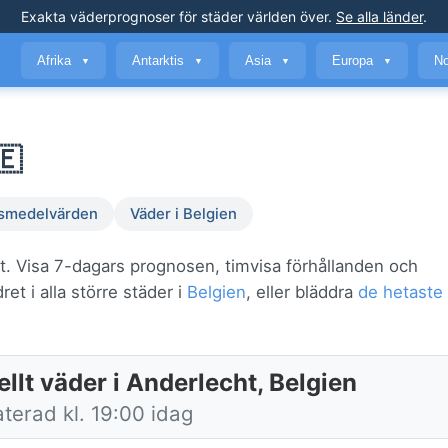
Exakta väderprognoser
för städer världen över
.
Se alla länder
.
Afrika
Antarktis
Asia
Europa
No
▼
▼
▼
▼
🇪
smedelvärden
Väder i Belgien
t. Visa 7-dagars prognosen, timvisa förhållanden och
et i alla större städer i
Belgien
, eller bläddra
de hetaste 
llt väder i Anderlecht, Belgien
terad kl. 19:00 idag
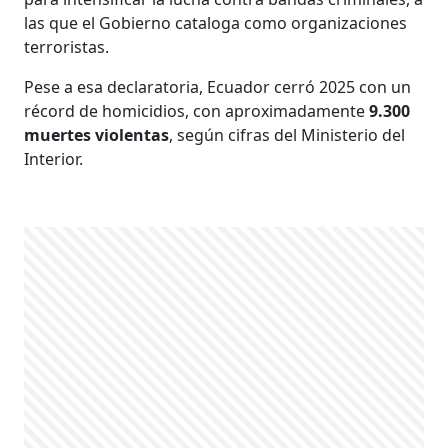
las que el Gobierno cataloga como organizaciones
terroristas.
Pese a esa declaratoria, Ecuador cerró 2025 con un
récord de homicidios, con aproximadamente
9.300
muertes violentas
, según cifras del Ministerio del
Interior.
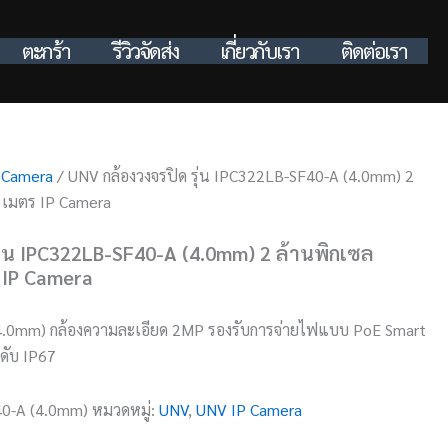
ตะกร้า
รีวิวจัดส่ง
เกี่ยวกับเรา
ติดต่อเรา
 Camera
/ UNV กล้องวงจรปิด รุ่น IPC322LB-SF40-A (4.0mm) 2
 เมตร IP Camera
ุ่น IPC322LB-SF40-A (4.0mm) 2 ล้านพิกเซล
 IP Camera
.0mm) กล้องความละเอียด 2MP รองรับการจ่ายไฟแบบ PoE Smart
ะดับ IP67
0-A (4.0mm)
หมวดหมู่:
UNV
,
UNV IP Camera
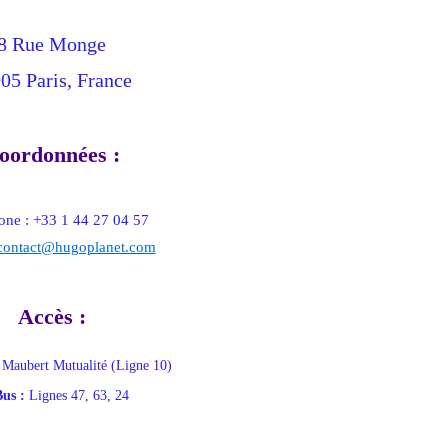
8 Rue Monge
05 Paris, France
oordonnées :
one : +33 1 44 27 04 57
contact@hugoplanet.com
Accès :
Maubert Mutualité (Ligne 10)
Bus :
Lignes 47, 63, 24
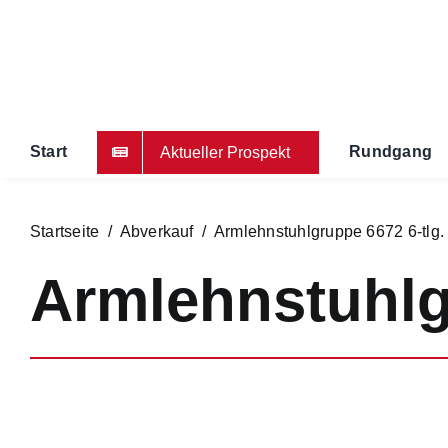
Zum
Inhalt
springen
Start
Rundgang
Aktueller Prospekt
Startseite
/
Abverkauf
/ Armlehnstuhlgruppe 6672 6-tlg.
Armlehnstuhlg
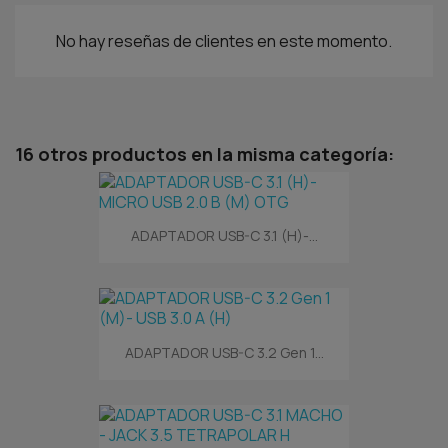
No hay reseñas de clientes en este momento.
16 otros productos en la misma categoría:
ADAPTADOR USB-C 3.1 (H)-...
ADAPTADOR USB-C 3.2 Gen 1...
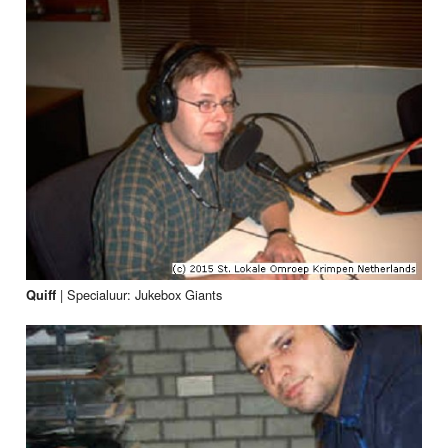
|
Specialuur: Jukebox Giants
Quiff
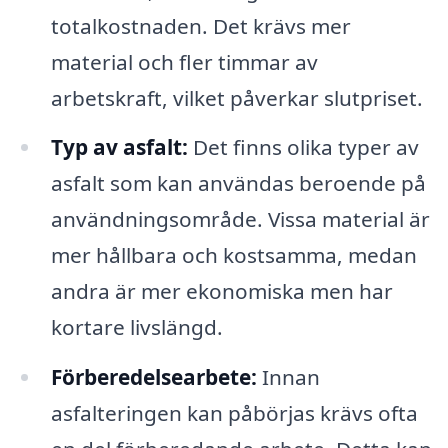
totalkostnaden. Det krävs mer
material och fler timmar av
arbetskraft, vilket påverkar slutpriset.
Typ av asfalt:
Det finns olika typer av
asfalt som kan användas beroende på
användningsområde. Vissa material är
mer hållbara och kostsamma, medan
andra är mer ekonomiska men har
kortare livslängd.
Förberedelsearbete:
Innan
asfalteringen kan påbörjas krävs ofta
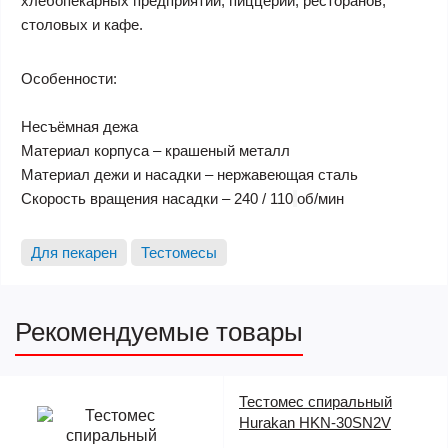
хлебопекарных предприятий, пиццерий, ресторанов,
столовых и кафе.
Особенности:
Несъёмная дежа
Материал корпуса – крашеный металл
Материал дежи и насадки – нержавеющая сталь
Скорость вращения насадки – 240 / 110
об/мин
Для пекарен
Тестомесы
Рекомендуемые товары
Тестомес спиральный
Hurakan HKN-30SN2V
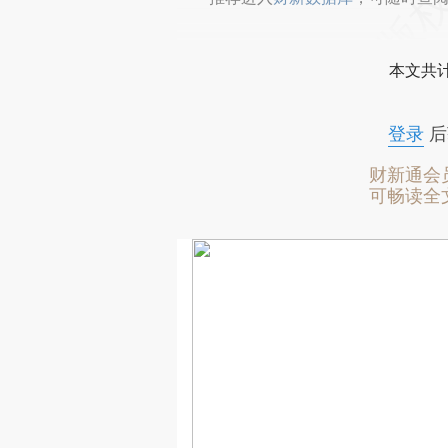
本文共计
登录
后
财新通会
可畅读全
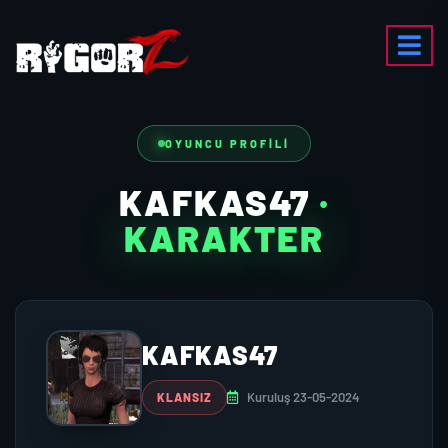
OYUNCU PROFILI
KAFKAS47
·
KARAKTER
KAFKAS47
Kuruluş 23-05-2024
KLANSIZ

**What needs to be done**
The pictures in the listing above are to be dropped, and everything else reproduced exactly.

**Solution for this exercise**
Exakta väderprognoser
för städer världen över
.
Se alla länder
.
Afrika
Antarktis
Asia
Europa
No
▼
▼
▼
▼
🇪
smedelvärden
Väder i Belgien
t. Visa 7-dagars prognosen, timvisa förhållanden och
et i alla större städer i
Belgien
, eller bläddra
de hetaste 
llt väder i Anderlecht, Belgien
terad kl. 19:00 idag
las que el Gobierno cataloga como organizaciones
terroristas.
Pese a esa declaratoria, Ecuador cerró 2025 con un
récord de homicidios, con aproximadamente
9.300
muertes violentas
, según cifras del Ministerio del
Interior.
ตะกร้า
รีวิวจัดส่ง
เกี่ยวกับเรา
ติดต่อเรา
 Camera
/ UNV กล้องวงจรปิด รุ่น IPC322LB-SF40-A (4.0mm) 2
 เมตร IP Camera
ุ่น IPC322LB-SF40-A (4.0mm) 2 ล้านพิกเซล
 IP Camera
.0mm) กล้องความละเอียด 2MP รองรับการจ่ายไฟแบบ PoE Smart
ะดับ IP67
0-A (4.0mm)
หมวดหมู่:
UNV
,
UNV IP Camera
8 Rue Monge
05 Paris, France
oordonnées :
one : +33 1 44 27 04 57
contact@hugoplanet.com
Accès :
Maubert Mutualité (Ligne 10)
Bus :
Lignes 47, 63, 24
Zum
Inhalt
springen
Start
Rundgang
Aktueller Prospekt
Startseite
/
Abverkauf
/ Armlehnstuhlgruppe 6672 6-tlg.
Armlehnstuhlg
No hay reseñas de clientes en este momento.
16 otros productos en la misma categoría:
ADAPTADOR USB-C 3.1 (H)-...
ADAPTADOR USB-C 3.2 Gen 1...
|
Specialuur: Jukebox Giants
Quiff
totalkostnaden. Det krävs mer
material och fler timmar av
arbetskraft, vilket påverkar slutpriset.
Typ av asfalt:
Det finns olika typer av
asfalt som kan användas beroende på
användningsområde. Vissa material är
mer hållbara och kostsamma, medan
andra är mer ekonomiska men har
kortare livslängd.
Förberedelsearbete:
Innan
asfalteringen kan påbörjas krävs ofta
хлебопекарных предприятий, пиццерий, ресторанов,
столовых и кафе.
Особенности:
Несъёмная дежа
Материал корпуса – крашеный металл
Материал дежи и насадки – нержавеющая сталь
Скорость вращения насадки – 240 / 110
об/мин
Для пекарен
Тестомесы
Рекомендуемые товары
Тестомес спиральный
Hurakan HKN-30SN2V
本文共计
登录
后
财新通会
可畅读全
OYUNCU PROFILI
KAFKAS47
·
KARAKTER
KAFKAS47
Kuruluş 23-05-2024
KLANSIZ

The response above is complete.